> Work to be completed: Without including pictures, set down every record exactly as it stands.

> Records to process:
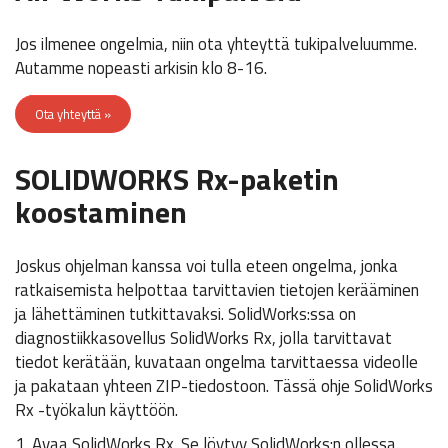
Jos ilmenee ongelmia, niin ota yhteyttä tukipalveluumme.
Autamme nopeasti arkisin klo 8-16.
Ota yhteyttä »
SOLIDWORKS Rx-paketin
koostaminen
Joskus ohjelman kanssa voi tulla eteen ongelma, jonka
ratkaisemista helpottaa tarvittavien tietojen kerääminen
ja lähettäminen tutkittavaksi. SolidWorks:ssa on
diagnostiikkasovellus SolidWorks Rx, jolla tarvittavat
tiedot kerätään, kuvataan ongelma tarvittaessa videolle
ja pakataan yhteen ZIP-tiedostoon. Tässä ohje SolidWorks
Rx -työkalun käyttöön.
1. Avaa SolidWorks Rx. Se löytyy SolidWorks:n ollessa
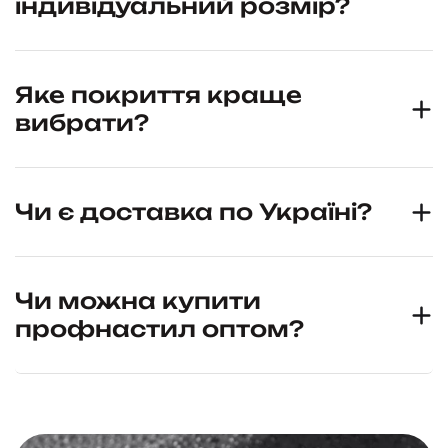
індивідуальний розмір?
Яке покриття краще
вибрати?
Чи є доставка по Україні?
Чи можна купити
профнастил оптом?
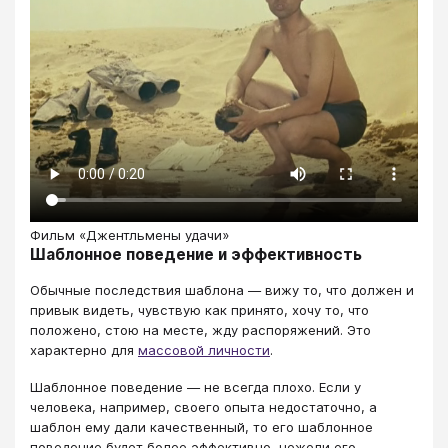
Фильм «Джентльмены удачи»
Шаблонное поведение и эффективность
Обычные последствия шаблона ― вижу то, что должен и
привык видеть, чувствую как принято, хочу то, что
положено, стою на месте, жду распоряжений. Это
характерно для
массовой личности
.
Шаблонное поведение ― не всегда плохо. Если у
человека, например, своего опыта недостаточно, а
шаблон ему дали качественный, то его шаблонное
поведение будет более эффективно, нежели его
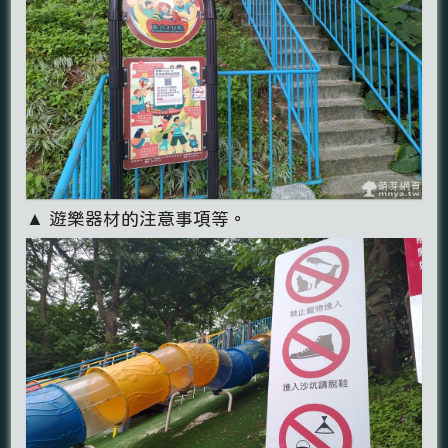
▲ 遊樂器材的注意事項等。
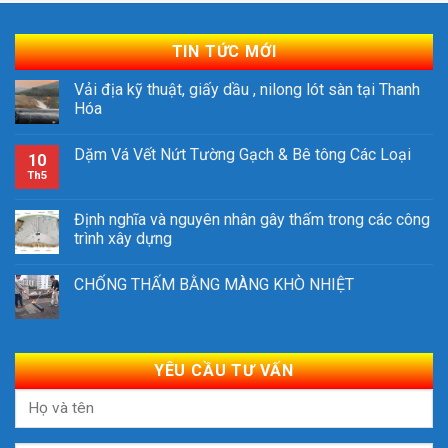
TIN TỨC MỚI
Vải địa kỹ thuật, giấy dầu , nilong lót sàn tại Thanh
Hóa
Dặm Vá Vết Nứt Tường Gạch & Bê tông Các Loại
10
Th5
Định nghĩa và nguyên nhân gây thấm trong các công
trình xây dựng
CHỐNG THẤM BẰNG MÀNG KHÒ NHIỆT
YÊU CẦU TƯ VẤN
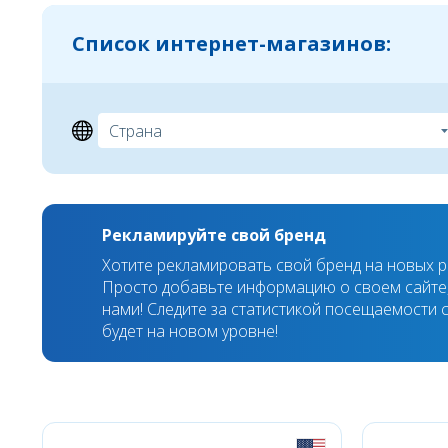
Список интернет-магазинов:
Рекламируйте свой бренд
Хотите рекламировать свой бренд на новых 
Просто добавьте информацию о своем сайте,
нами! Следите за статистикой посещаемости с
будет на новом уровне!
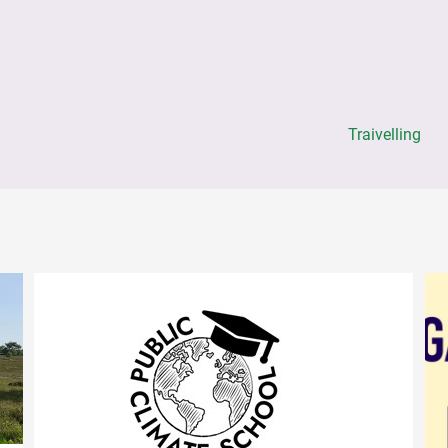
Traivelling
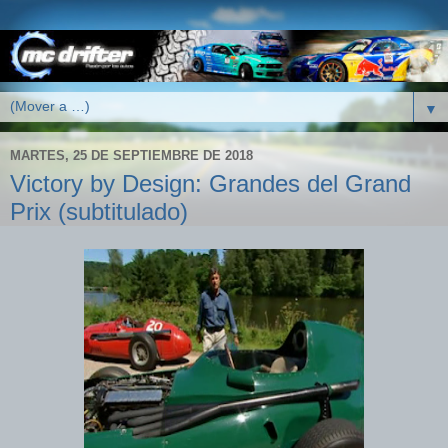
▼
MARTES, 25 DE SEPTIEMBRE DE 2018
Victory by Design: Grandes del Grand
Prix (subtitulado)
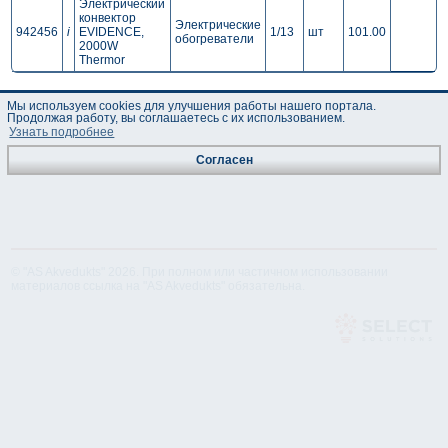
Электрический
конвектор
Электрические
942456
i
EVIDENCE,
1/13
шт
101.00
обогреватели
2000W
Thermor
Мы используем cookies для улучшения работы нашего портала.
Продолжая работу, вы соглашаетесь с их использованием.
Узнать подробнее
Согласен
© "AS Akvedukts" 2026. При полном или частичном использовании
материалов ссылка на "AS Akvedukts" обязательна.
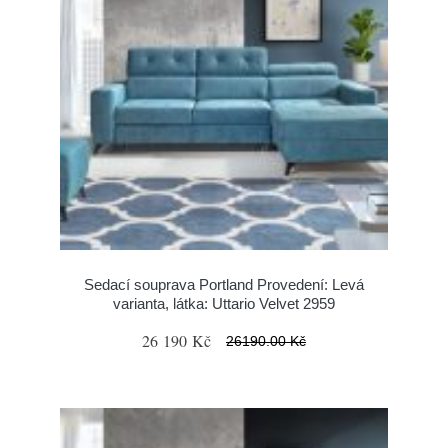
Sedací souprava Portland Provedení: Levá
varianta, látka: Uttario Velvet 2959
26 190 Kč
26190.00 Kč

> Written response:
Jos ilmenee ongelmia, niin ota yhteyttä tukipalveluumme.
Autamme nopeasti arkisin klo 8-16.
Ota yhteyttä »
SOLIDWORKS Rx-paketin
koostaminen
Joskus ohjelman kanssa voi tulla eteen ongelma, jonka
ratkaisemista helpottaa tarvittavien tietojen kerääminen
ja lähettäminen tutkittavaksi. SolidWorks:ssa on
diagnostiikkasovellus SolidWorks Rx, jolla tarvittavat
tiedot kerätään, kuvataan ongelma tarvittaessa videolle
ja pakataan yhteen ZIP-tiedostoon. Tässä ohje SolidWorks
Rx -työkalun käyttöön.
1. Avaa SolidWorks Rx. Se löytyy SolidWorks:n ollessa
індивідуальний розмір?
Яке покриття краще
вибрати?
Чи є доставка по Україні?
Чи можна купити
профнастил оптом?
Фильм «Джентльмены удачи»
Шаблонное поведение и эффективность
Обычные последствия шаблона ― вижу то, что должен и
привык видеть, чувствую как принято, хочу то, что
положено, стою на месте, жду распоряжений. Это
характерно для
массовой личности
.
Шаблонное поведение ― не всегда плохо. Если у
человека, например, своего опыта недостаточно, а
шаблон ему дали качественный, то его шаблонное
поведение будет более эффективно, нежели его
▲ 遊樂器材的注意事項等。
TIN TỨC MỚI
Vải địa kỹ thuật, giấy dầu , nilong lót sàn tại Thanh
Hóa
Dặm Vá Vết Nứt Tường Gạch & Bê tông Các Loại
10
Th5
Định nghĩa và nguyên nhân gây thấm trong các công
trình xây dựng
CHỐNG THẤM BẰNG MÀNG KHÒ NHIỆT
YÊU CẦU TƯ VẤN
Список интернет-магазинов:
Рекламируйте свой бренд
Хотите рекламировать свой бренд на новых 
Просто добавьте информацию о своем сайте,
нами! Следите за статистикой посещаемости с
будет на новом уровне!
Traivelling
▼
MARTES, 25 DE SEPTIEMBRE DE 2018
Victory by Design: Grandes del Grand
Prix (subtitulado)
Электрический
конвектор
Электрические
942456
i
EVIDENCE,
1/13
шт
101.00
обогреватели
2000W
Thermor
Мы используем cookies для улучшения работы нашего портала.
Продолжая работу, вы соглашаетесь с их использованием.
Узнать подробнее
Согласен
© "AS Akvedukts" 2026. При полном или частичном использовании
материалов ссылка на "AS Akvedukts" обязательна.
Sedací souprava Portland Provedení: Levá
varianta, látka: Uttario Velvet 2959
26 190 Kč
26190.00 Kč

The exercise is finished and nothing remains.